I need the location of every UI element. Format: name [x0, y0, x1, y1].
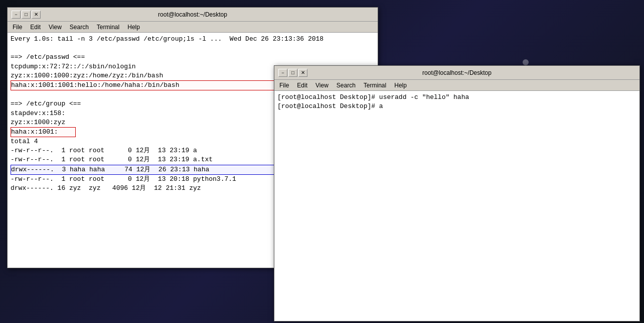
- menu-bar-2: File Edit View Search Terminal Help: [274, 80, 639, 91]
- maximize-button-2[interactable]: □: [288, 69, 297, 77]
- terminal-line-10: haha:x:1001:: [11, 127, 76, 137]
- terminal-window-2[interactable]: － □ ✕ root@localhost:~/Desktop File Edit…: [274, 65, 640, 321]
- terminal-line-2: ==> /etc/passwd <==: [11, 53, 375, 62]
- menu-terminal-2[interactable]: Terminal: [361, 81, 389, 90]
- terminal2-line-0: [root@localhost Desktop]# useradd -c "he…: [277, 93, 636, 102]
- menu-view-2[interactable]: View: [312, 81, 332, 90]
- terminal-line-1: [11, 44, 375, 53]
- menu-help-1[interactable]: Help: [124, 23, 143, 32]
- menu-search-1[interactable]: Search: [67, 23, 92, 32]
- title-bar-2: － □ ✕ root@localhost:~/Desktop: [274, 66, 639, 80]
- close-button-1[interactable]: ✕: [32, 11, 41, 19]
- menu-view-1[interactable]: View: [46, 23, 65, 32]
- menu-edit-2[interactable]: Edit: [294, 81, 310, 90]
- menu-bar-1: File Edit View Search Terminal Help: [8, 22, 378, 33]
- menu-terminal-1[interactable]: Terminal: [94, 23, 122, 32]
- menu-edit-1[interactable]: Edit: [27, 23, 44, 32]
- minimize-button-1[interactable]: －: [12, 11, 21, 19]
- terminal-body-2: [root@localhost Desktop]# useradd -c "he…: [274, 91, 639, 321]
- terminal-title-2: root@localhost:~/Desktop: [308, 69, 605, 76]
- title-bar-1: － □ ✕ root@localhost:~/Desktop: [8, 8, 378, 22]
- minimize-button-2[interactable]: －: [278, 69, 287, 77]
- menu-help-2[interactable]: Help: [391, 81, 410, 90]
- terminal-title-1: root@localhost:~/Desktop: [42, 11, 344, 18]
- menu-search-2[interactable]: Search: [334, 81, 359, 90]
- terminal-line-0: Every 1.0s: tail -n 3 /etc/passwd /etc/g…: [11, 35, 375, 44]
- menu-file-1[interactable]: File: [10, 23, 25, 32]
- terminal2-line-1: [root@localhost Desktop]# a: [277, 102, 636, 111]
- menu-file-2[interactable]: File: [276, 81, 292, 90]
- maximize-button-1[interactable]: □: [22, 11, 31, 19]
- close-button-2[interactable]: ✕: [298, 69, 307, 77]
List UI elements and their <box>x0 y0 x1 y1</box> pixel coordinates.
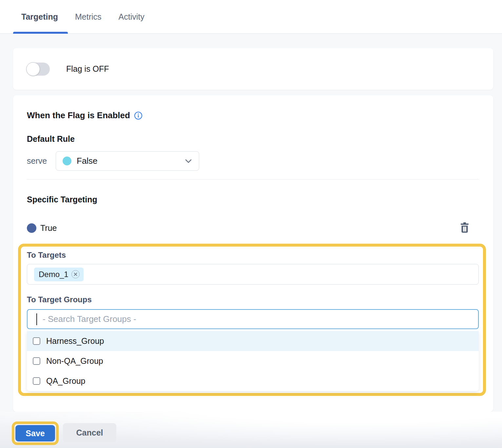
serve-row: serve False <box>27 151 479 171</box>
variation-true-dot <box>27 223 36 233</box>
target-chip-label: Demo_1 <box>39 270 68 279</box>
serve-label: serve <box>27 156 56 166</box>
action-footer: Save Cancel <box>0 412 502 448</box>
cancel-button[interactable]: Cancel <box>63 423 116 442</box>
delete-rule-button[interactable] <box>460 222 470 233</box>
annotation-highlight-box: To Targets Demo_1 To Target Groups <box>18 244 486 396</box>
save-button[interactable]: Save <box>15 425 55 441</box>
active-tab-underline <box>13 32 68 34</box>
target-groups-dropdown: Harness_Group Non-QA_Group QA_Group <box>27 331 479 391</box>
target-groups-search-wrap <box>27 309 479 329</box>
flag-toggle[interactable] <box>27 63 50 76</box>
target-chip: Demo_1 <box>34 268 84 281</box>
chevron-down-icon <box>184 159 192 164</box>
variation-false-dot <box>63 157 71 165</box>
target-group-option-label: Non-QA_Group <box>46 356 103 366</box>
specific-targeting-heading: Specific Targeting <box>27 195 479 204</box>
to-target-groups-label: To Target Groups <box>27 295 479 304</box>
page-body: Flag is OFF When the Flag is Enabled Def… <box>0 34 502 412</box>
tab-targeting[interactable]: Targeting <box>21 12 58 22</box>
targets-input[interactable]: Demo_1 <box>27 264 479 285</box>
target-group-option-label: QA_Group <box>46 376 86 386</box>
default-rule-heading: Default Rule <box>27 134 479 144</box>
checkbox[interactable] <box>33 357 40 365</box>
section-divider <box>27 179 479 179</box>
tab-bar: Targeting Metrics Activity <box>0 0 502 34</box>
checkbox[interactable] <box>33 337 40 345</box>
when-flag-enabled-title: When the Flag is Enabled <box>27 110 130 121</box>
flag-state-label: Flag is OFF <box>66 64 109 74</box>
target-group-option[interactable]: Non-QA_Group <box>27 351 479 371</box>
target-group-option[interactable]: Harness_Group <box>27 331 479 351</box>
default-variation-value: False <box>77 156 184 166</box>
section-title-row: When the Flag is Enabled <box>27 110 479 121</box>
toggle-knob <box>26 62 40 76</box>
annotation-highlight-save: Save <box>12 421 59 445</box>
remove-target-icon[interactable] <box>71 270 80 278</box>
target-group-option[interactable]: QA_Group <box>27 371 479 391</box>
checkbox[interactable] <box>33 377 40 385</box>
variation-true-label: True <box>40 223 57 233</box>
tab-metrics[interactable]: Metrics <box>75 12 102 22</box>
info-icon[interactable] <box>134 111 143 120</box>
target-groups-search-input[interactable] <box>27 309 479 329</box>
text-caret <box>36 313 37 325</box>
target-group-option-label: Harness_Group <box>46 336 104 346</box>
default-variation-select[interactable]: False <box>56 151 199 171</box>
tab-activity[interactable]: Activity <box>119 12 145 22</box>
flag-state-card: Flag is OFF <box>13 48 493 90</box>
true-variation-row: True <box>27 222 479 233</box>
to-targets-label: To Targets <box>27 251 479 260</box>
targeting-rules-card: When the Flag is Enabled Default Rule se… <box>13 95 493 412</box>
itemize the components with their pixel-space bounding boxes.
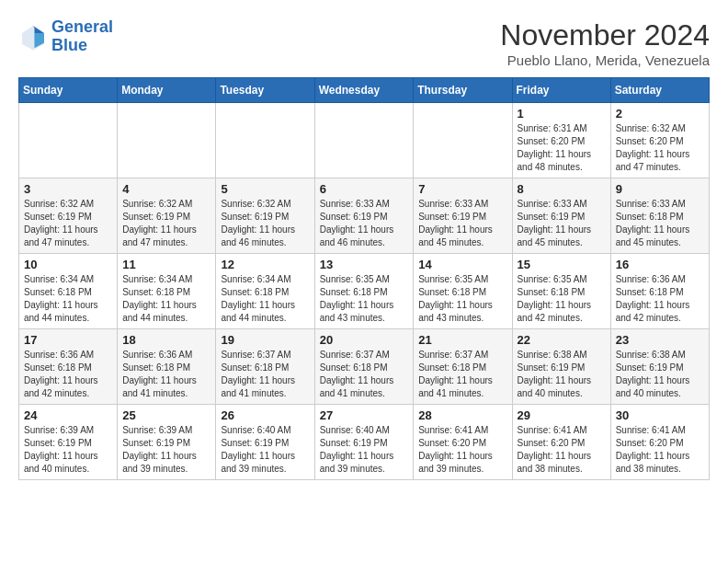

Work request. Wherever the word "label" occurs in the data above, copy the line it sits in.

Your response.
target-chip-label: Demo_1 <box>39 270 68 279</box>
serve-label: serve <box>27 156 56 166</box>
target-group-option-label: Non-QA_Group <box>46 356 103 366</box>
to-target-groups-label: To Target Groups <box>27 295 479 304</box>
target-group-option-label: QA_Group <box>46 376 86 386</box>
flag-state-label: Flag is OFF <box>66 64 109 74</box>
variation-true-label: True <box>40 223 57 233</box>
target-group-option-label: Harness_Group <box>46 336 104 346</box>
to-targets-label: To Targets <box>27 251 479 260</box>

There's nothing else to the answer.